Start of Block

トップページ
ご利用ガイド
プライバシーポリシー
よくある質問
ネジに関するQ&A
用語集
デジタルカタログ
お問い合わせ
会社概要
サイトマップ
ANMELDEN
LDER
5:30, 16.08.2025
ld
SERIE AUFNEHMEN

End of Block
Start of Block

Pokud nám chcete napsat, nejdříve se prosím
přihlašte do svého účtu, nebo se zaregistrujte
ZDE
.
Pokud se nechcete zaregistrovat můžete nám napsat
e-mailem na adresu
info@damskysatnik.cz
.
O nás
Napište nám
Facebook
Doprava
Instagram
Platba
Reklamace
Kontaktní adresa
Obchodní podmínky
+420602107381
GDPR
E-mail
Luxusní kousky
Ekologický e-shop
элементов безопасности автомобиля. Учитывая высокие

End of Block
Start of Block

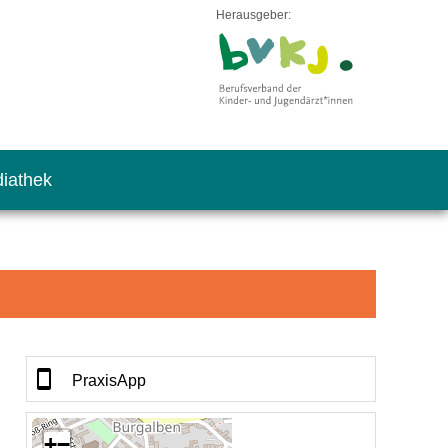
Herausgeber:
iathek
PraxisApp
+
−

End of Block

Goal of the exercise – Report every line from the material above that mentions the word "Pokud".

Response to the exercise –
Pokud nám chcete napsat, nejdříve se prosím
Pokud se nechcete zaregistrovat můžete nám napsat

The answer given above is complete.